Although the already discussed books have mimicked the tone of the comics, reading as suitable for teens but striving for maturity in the case of The Ultimate Evil and The Darkest Hours and embracing the truly R-Rated content of its source material in the case of Hellblazer, there have been recent forays into the young adult world. These works are firmly planted in PG-13 territory.
'Black Widow: Forever Red' by Margaret Stohl
Stohl's Black Widow: Forever Red is Marvel's attempt at capturing The Hunger Games crowd. Stohl is best known for her Beautiful Creatures series dealing with witches and magic, and Forever Red understandably focuses not just on Natasha Romanoff but Brooklyn teen Ava Orlova for audience surrogacy. This is obviously meant to capitalize on the popularity of Scarlett Johansson's portrayal in The Avengers franchise, even quoting her "Love is for children" line from the 2012 movie. The result is a perfectly enjoyable romp that sees the Widow at the height of her spy game but exploring her origins in the Russian Red Room academy. It makes for an accessible read for people that aren't familiar with the comic books, which is really the goal of all these books, and doesn't go out of its way to indulge in superheroics, rather focusing on the espionage angle.
'Lois Lane: Fallout' and 'Double Down' by Gwenda Bond
Finally, Bond's Lois Lane: Fallout is the start of a series that continues with the unreleased Double Down. The former book goes as far as to reframe Lois as a teenage Nancy Drew type. An Army brat that has just moved to Metropolis, it focuses on her attending a new high school, becoming a reporter and investigating a strange video game that affects people's minds. She also receives help from an online friend with the screenname SmallvilleGuy. It's very much aimed at tweens and the Tumblr crowd, and its sequel promises to be along the same lines with Lois digging up dirt on the city's underworld. A well-known IP and with colorful, catchy covers, these books promise to attract young ladies that have probably never even touched a comic book before. The fantastical is kept to a minimum, and the girl power is emphasized, which is all definitely a plus considering Lois is such an icon.

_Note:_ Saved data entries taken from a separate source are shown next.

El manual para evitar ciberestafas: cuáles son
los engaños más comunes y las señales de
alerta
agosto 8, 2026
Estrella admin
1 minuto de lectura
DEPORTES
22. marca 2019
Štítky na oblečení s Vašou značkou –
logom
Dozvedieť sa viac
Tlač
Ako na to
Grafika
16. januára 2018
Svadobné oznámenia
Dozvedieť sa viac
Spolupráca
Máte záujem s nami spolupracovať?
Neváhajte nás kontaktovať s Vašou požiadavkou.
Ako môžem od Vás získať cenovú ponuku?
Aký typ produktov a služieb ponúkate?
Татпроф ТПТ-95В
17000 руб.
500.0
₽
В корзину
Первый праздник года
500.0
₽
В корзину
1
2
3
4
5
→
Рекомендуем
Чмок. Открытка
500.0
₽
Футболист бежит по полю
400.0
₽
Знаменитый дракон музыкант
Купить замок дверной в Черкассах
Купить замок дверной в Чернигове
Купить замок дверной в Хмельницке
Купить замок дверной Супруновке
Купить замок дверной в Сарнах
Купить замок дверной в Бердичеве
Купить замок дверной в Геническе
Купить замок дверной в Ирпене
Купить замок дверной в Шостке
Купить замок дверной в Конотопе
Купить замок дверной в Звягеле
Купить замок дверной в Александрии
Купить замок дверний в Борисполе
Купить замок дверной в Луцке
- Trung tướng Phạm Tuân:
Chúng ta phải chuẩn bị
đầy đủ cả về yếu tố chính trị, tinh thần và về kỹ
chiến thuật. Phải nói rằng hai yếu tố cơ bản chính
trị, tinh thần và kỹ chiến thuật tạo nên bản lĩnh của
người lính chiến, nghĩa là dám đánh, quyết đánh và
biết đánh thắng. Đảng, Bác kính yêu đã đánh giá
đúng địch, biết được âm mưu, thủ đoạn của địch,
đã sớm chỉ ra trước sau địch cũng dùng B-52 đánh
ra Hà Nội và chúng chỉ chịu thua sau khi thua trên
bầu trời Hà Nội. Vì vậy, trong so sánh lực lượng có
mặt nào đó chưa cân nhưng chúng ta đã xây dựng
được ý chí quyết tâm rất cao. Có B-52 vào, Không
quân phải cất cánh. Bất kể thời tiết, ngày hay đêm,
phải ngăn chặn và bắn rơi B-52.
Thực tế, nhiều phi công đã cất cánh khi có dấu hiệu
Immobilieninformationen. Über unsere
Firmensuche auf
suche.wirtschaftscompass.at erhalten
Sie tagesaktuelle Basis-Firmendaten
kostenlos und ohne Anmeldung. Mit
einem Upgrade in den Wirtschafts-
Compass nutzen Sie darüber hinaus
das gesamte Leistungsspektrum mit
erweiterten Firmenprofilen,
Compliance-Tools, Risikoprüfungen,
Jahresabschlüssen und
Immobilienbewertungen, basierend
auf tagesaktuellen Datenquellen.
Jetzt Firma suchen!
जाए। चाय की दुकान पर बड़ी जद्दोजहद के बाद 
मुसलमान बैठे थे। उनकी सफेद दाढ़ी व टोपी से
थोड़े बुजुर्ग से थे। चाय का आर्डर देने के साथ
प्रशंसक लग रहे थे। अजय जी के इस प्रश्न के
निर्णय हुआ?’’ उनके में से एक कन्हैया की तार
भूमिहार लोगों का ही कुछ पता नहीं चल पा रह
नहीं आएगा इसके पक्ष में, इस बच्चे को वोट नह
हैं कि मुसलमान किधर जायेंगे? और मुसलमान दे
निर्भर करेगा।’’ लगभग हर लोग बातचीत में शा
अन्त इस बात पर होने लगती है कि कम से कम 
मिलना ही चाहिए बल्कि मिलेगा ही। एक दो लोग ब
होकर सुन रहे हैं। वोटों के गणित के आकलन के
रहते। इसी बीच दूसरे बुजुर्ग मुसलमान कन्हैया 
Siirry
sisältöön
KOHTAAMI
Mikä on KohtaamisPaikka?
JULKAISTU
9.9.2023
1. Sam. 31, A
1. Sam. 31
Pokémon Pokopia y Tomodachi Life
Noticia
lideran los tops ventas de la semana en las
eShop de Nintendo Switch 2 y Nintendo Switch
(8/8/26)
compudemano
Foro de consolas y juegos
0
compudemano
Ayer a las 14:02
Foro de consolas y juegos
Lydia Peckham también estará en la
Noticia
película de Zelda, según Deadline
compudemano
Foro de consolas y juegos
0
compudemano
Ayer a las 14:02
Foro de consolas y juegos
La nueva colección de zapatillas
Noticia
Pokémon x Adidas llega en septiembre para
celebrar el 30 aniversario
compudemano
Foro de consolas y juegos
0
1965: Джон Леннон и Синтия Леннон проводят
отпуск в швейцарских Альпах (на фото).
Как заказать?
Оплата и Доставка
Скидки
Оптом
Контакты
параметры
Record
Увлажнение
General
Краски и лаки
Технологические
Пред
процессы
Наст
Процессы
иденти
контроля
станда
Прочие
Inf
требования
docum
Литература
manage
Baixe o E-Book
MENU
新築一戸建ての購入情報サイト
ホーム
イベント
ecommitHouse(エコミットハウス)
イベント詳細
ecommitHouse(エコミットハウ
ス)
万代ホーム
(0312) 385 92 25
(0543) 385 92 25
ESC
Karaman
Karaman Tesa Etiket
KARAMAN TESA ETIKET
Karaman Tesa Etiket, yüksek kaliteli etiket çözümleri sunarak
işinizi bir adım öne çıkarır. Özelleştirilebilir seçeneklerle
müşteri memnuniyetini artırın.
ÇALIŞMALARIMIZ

In the end a few make better transitions into novel form than others. Some of these authors, like Vachss and Stohl, present fully formed versions that pick and choose from available traits. Others, like Butcher, embed their stories in the events of the time, contributing to a greater canon. Most successful, however, is those authors like De Haven and Bond that completely depart from the established, finding a kind of platonic truth without fear of contradicting the past.
Either way these attempts at branching out into the literary world are few and few between. The result is usually a rare curiosity for the comic book fan looking for an askew point of view on old stories, or a noob seeking an in with their new favorite character.